Therapeutic effects of erythropoietin in murine models of... : Critical Care Medicine (original) (raw)

Clinical Investigations

Aoshiba, Kazutetsu MD; Onizawa, Shigemitsu MD; Tsuji, Takao MD; Nagai, Atsushi MD

From the First Department of Medicine, Tokyo Women’s Medical University, Tokyo, Japan.

This study was supported by a grant to the Respiratory Failure Research Group from the Ministry of Health, Labour and Welfare, Japan.

The authors have not disclosed any potential conflicts of interest.

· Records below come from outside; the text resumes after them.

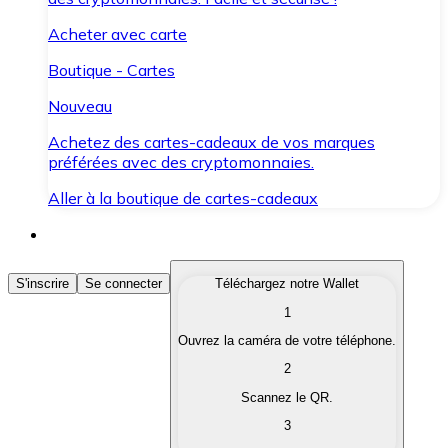
Acheter avec carte
Boutique - Cartes
Nouveau
Achetez des cartes-cadeaux de vos marques
préférées avec des cryptomonnaies.
Aller à la boutique de cartes-cadeaux
Acheter des Cryptomonnaies
S'inscrire
Se connecter
Téléchargez notre Wallet
1
Achetez les cryptomonnaies qui vous intéressent rapid
Ouvrez la caméra de votre téléphone.
Vendre des Cryptomonnaies
2
Convertissez vos cryptomonnaies en monnaie fiduciair
Scannez le QR.
3
Échanger (Swap)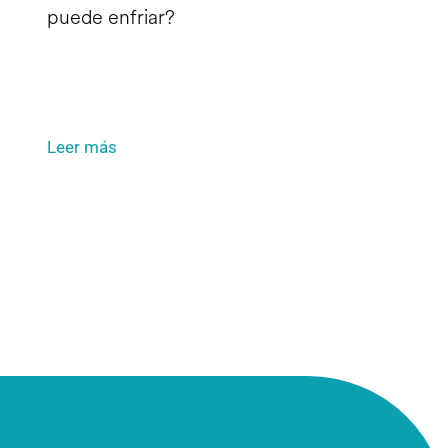
puede enfriar?
Leer más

For information regarding this article, E-mail: [email protected]

Abstract

Objective:

Erythropoietin has recently emerged as a cytoprotective cytokine, which possesses the ability to protect many tissues, including the brain, heart, and kidneys, against ischemia or traumatic injury. We investigated the therapeutic effects of erythropoietin in a murine model of endotoxin shock.

Design:

Prospective, randomized study.

Setting:

University-based research laboratory.

Subjects:

Male BALB/c mice.

Interventions:

Mice intraperitoneally received either lipopolysaccharide (LPS) from Escherichia coli or vehicle. Erythropoietin was administered at a dose of 1000 IU/kg subcutaneously at different time points after LPS administration. We also investigated the effect of erythropoietin on the development of septic shock caused by cecal perforation.

Measurements and Main Results:

Treatment of mice with erythropoietin, within 2 hours after LPS administration, improved the mortality rate. Treatment of cecal perforated mice with erythropoietin extended survival by 12 hours, but all animals died by 72 hours in both groups. Erythropoietin attenuated apoptosis in the lungs, liver, small intestine, thymus, and spleen, as assessed by terminal deoxynucleotidyl transferase-mediated nucleotide nick-end labeling staining, active caspase-3 immunostaining and immunoblotting, and measurements of caspase-3/7 activity. Erythropoietin also reduced inducible nitric oxide synthase expression, nitric oxide production, peroxynitrite formation, and tissue hypoxia. In contrast, erythropoietin did not affect the degree of LPS-induced inflammation, as assessed by measurements of blood levels of interleukin-1β, interleukin-6, tumor necrosis factor-α, growth-related oncogene/keratinocyte-derived cytokine, and high mobility group box 1, the phosphorylation levels of nuclear factor κB, and the number of neutrophils infiltrating the lungs and the liver.

Conclusions:

The results of the study demonstrate that administration of a large dose of erythropoietin after induction of experimental endotoxemia improved survival and that the beneficial effects of erythropoietin were associated with inhibition of apoptosis, nitric oxide production, and tissue hypoxia, without alterations in inflammatory responses.